Most Favored Sector by PE in 2012 |
Source: Venture Intelligence |
Healthcare is one of the most underserved sector in India. Currently, only 0.9 bed per 1,000 population is available against the global average of five beds per thousand. This is such a huge gulf between the supply and demand that we need to spend close to $50 billion every year for the next 10 years to make up this healthcare infrastructure deficit.
Due to burgeoning fiscal deficit, the government is not in a position to earmark funds for healthcare and thus, majority of investments are happening in the private sector. Broader Indian healthcare sector, consisting of hospitals, clinics, diagnostics, pharma and medical devices, is growing at 16 per cent CAGR and poised to grow with a double digit rate in the next decade. A confluence of strong demographic and economic enablers is driving this fast-paced growth and would continue to do so in the coming time.
This booming healthcare industry is attracting wide interest from private equity (PE) players and they are pouring a lot of money into it. As per Venture Intelligence database, in the healthcare space 18 deals worth $581 million are already done in the first half of 2012 against 22 deals worth $207 million and even average ticket size has risen more than three times to $31 million in a year.

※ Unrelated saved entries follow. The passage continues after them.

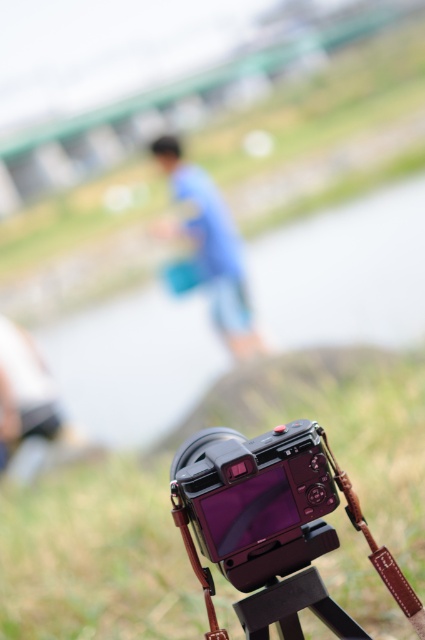 You are a photographer setting up equipment. You have a green grass at lower center and a satin black camera at center. Which object takes up more space in the image?

The green grass at lower center takes up more space in the image compared to the satin black camera at center because it has a larger size.

You are a photographer who wants to adjust the camera settings while standing on the green grass at lower center. Can you comfortably reach the camera without moving your feet? The average arm length for an adult is about 0.7 meters.

The distance between the green grass at lower center and the camera is 2.01 meters. Since the average adult arm length is 0.7 meters, you would not be able to comfortably reach the camera from the green grass at lower center without moving your feet.

You are a photographer setting up a shot with a camera on a tripod. You want to ensure the green grass at lower center is visible in your composition. Given that the camera is positioned on the grassy terrain, where should you place the camera relative to the point marked at coordinates point (96, 556)?

The point (96, 556) marks the green grass at lower center, so positioning the camera on the grassy terrain near this point will ensure the green grass at lower center is included in the composition.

There is a widespread belief that the healthcare sector is recession proof and the last five years of slowdown in economy has brought investors including PE closer to the healthcare sector as it has a comparatively lesser business risk, and thus investors are using healthcare to diversify their portfolio. As per the survey conducted by Venture Intelligence of top PE fund managers, healthcare is the most favoured sector for investments by fair margin in 2012.
The frenetic PE/VC activity in healthcare space over the last couple of years reinforces the attractiveness of this sector for global and domestic investors, and slew of investments have been made by PE players across various levels of the healthcare delivery value chain.

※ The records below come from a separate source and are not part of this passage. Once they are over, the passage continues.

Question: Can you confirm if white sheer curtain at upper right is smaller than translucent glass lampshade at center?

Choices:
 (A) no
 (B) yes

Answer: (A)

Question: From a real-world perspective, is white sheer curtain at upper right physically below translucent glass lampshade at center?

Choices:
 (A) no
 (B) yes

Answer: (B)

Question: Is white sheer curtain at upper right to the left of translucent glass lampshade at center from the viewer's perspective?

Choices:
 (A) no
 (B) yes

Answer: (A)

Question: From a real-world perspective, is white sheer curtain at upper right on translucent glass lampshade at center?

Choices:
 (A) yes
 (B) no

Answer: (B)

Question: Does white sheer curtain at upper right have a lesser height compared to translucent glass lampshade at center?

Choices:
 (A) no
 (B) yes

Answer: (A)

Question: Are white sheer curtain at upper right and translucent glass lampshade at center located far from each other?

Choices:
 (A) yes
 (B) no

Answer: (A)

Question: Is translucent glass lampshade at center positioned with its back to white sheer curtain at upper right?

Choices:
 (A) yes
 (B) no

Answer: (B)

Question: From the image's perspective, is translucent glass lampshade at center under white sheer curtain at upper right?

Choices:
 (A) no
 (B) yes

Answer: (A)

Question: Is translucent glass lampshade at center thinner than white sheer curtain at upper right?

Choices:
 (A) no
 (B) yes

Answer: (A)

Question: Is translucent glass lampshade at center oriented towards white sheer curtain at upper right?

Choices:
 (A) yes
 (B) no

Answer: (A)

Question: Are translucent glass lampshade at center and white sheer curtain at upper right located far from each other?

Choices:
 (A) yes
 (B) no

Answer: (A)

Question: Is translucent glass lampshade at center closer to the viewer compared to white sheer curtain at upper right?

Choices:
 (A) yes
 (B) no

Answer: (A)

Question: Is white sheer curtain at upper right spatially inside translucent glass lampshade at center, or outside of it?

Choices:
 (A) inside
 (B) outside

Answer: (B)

PE investments in healthcare and life sciences industry this year is 31 per cent of total PE deal value across 16 investments, which is 16 per cent of PE investment volume across sectors. Lack of momentum in the stock market has turned promoters to the PE investments in fund their expansion plans. Three of the six big ticket investment (> $100 million) were made in hospitals and clinics segment, thus showing immense interest by PE. As per the survey conducted by Venture Intelligence of top PE fund managers, the healthcare sector is the most favoured for investments by fair margin in 2012.
Private equity investment process
PE funds are always on the lookout for companies which can give them high returns during investment horizon and spend considerable amount of time evaluating them. As shown, there are different stages involved in this evaluation process and less than five per cent of companies go to the level of non-binding offer (NBOs) and finally measly one per cent receives funding. Success of such investments depends upon the careful selection of firm which has a potential to grow fast, is scalable, and has a strong management team.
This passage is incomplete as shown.